À ce moment-là, son ourson pointa sa truffe hors de sa cachette, encouragé par Pouet. Il osa enfin sortir et les deux monstres noirs commencèrent à jouer et à se faire rouler dans l’eau, provoquant de petits tsunamis autour d’eux. Pouet ne craignait pas les braises qui scintillaient sur le pelage de l'ours, ni sa salive semblable à du feu liquide. Il avait vu bien pire dans l'arène d'Orion...

La question de Blanche revint flotter entre elles. Celle qui concernait la provenance de l’ourson, celle à laquelle elle n’avait pas eu de réponse. Le kumiho les observa jouer ensemble, puis elle dit lentement :

– On me l’a offert. Je n’en voulais pas. Je n’en ai jamais voulu.

Blanche retint son souffle.

– Offert ?

– Les petits nandis constituent un cadeau de luxe. Ce sont de bons esclaves et d’excellents combattants. Les mères sont très difficiles à tuer, ce qui ajoute à leur valeur. (Ses yeux en amande se posèrent sur Pouet.) Comme les tarasques.

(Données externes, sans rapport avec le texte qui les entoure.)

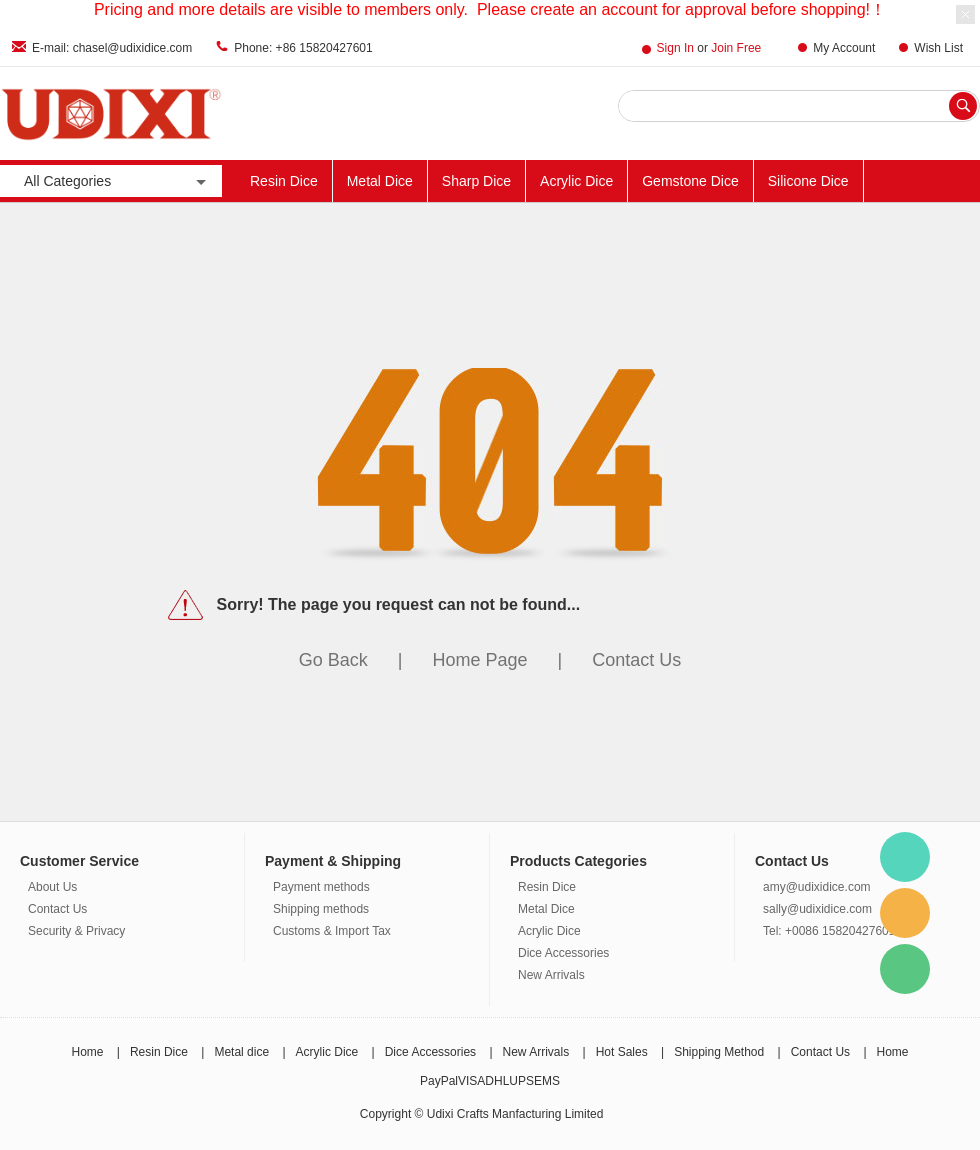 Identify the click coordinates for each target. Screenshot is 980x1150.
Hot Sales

Blanche contempla le tarascon ; son cœur se serra. Elle savait si peu de choses sur les tarasques ! Elle n’en avait encore jamais croisée en liberté. Pouet avait-il été arraché à sa mère, lui aussi ? Avait-il été braconné puis offert en cadeau à une renarde, ou un quelconque dieu de la Strate ?

– Si vous n’en vouliez pas, pourquoi vous ne lui avez pas rendu sa liberté ? répliqua-t-elle d’un ton un peu brusque.

Un sourire acéré s’étira sur le visage pointu de la jeune femme.

– Vois-tu une chaîne à son cou ? Il est libre. Il l’a toujours été.

Blanche chercha en vain quelque chose à rétorquer. La kumiho ajouta :

– L’on raconte que les petits nandis s’attachent à la créature la plus terrible qu’ils croisent, car elle leur rappelle leur mère.

Elle jeta un coup d’œil résigné à l’ourson.

– Il n’a jamais voulu me quitter. Ce n’est pas faute de l’y avoir poussé.

Blanche se souvint de toutes ses méchancetés, de son mécontentement lorsque l’ourson pataugeait dans ses pas. La peine l’envahit. Ce petit être ne méritait pas ça – il lui rappelait trop Pouet.

– Vous voyez bien qu’il ne vous lâchera jamais, quoi que vous puissiez lui faire, dit-elle d’une voix enrouée. Promettez-moi d’être gentille avec lui.

La renarde soupira.

– Nous verrons.

Blanche serra les poings. Mais Pouet vint frotter sa grosse tête contre elle, ce qui tua dans l’œuf toute son agressivité. La kumiho les observa tous les deux.

– Tu sais, dans la Strate, l’on raconte la même chose sur les tarasques. Que ce sont des créatures trop redoutables pour s’attacher à des êtres de petite stature.

Sur ces mots sibyllins, elle tourna les talons et s’en fut.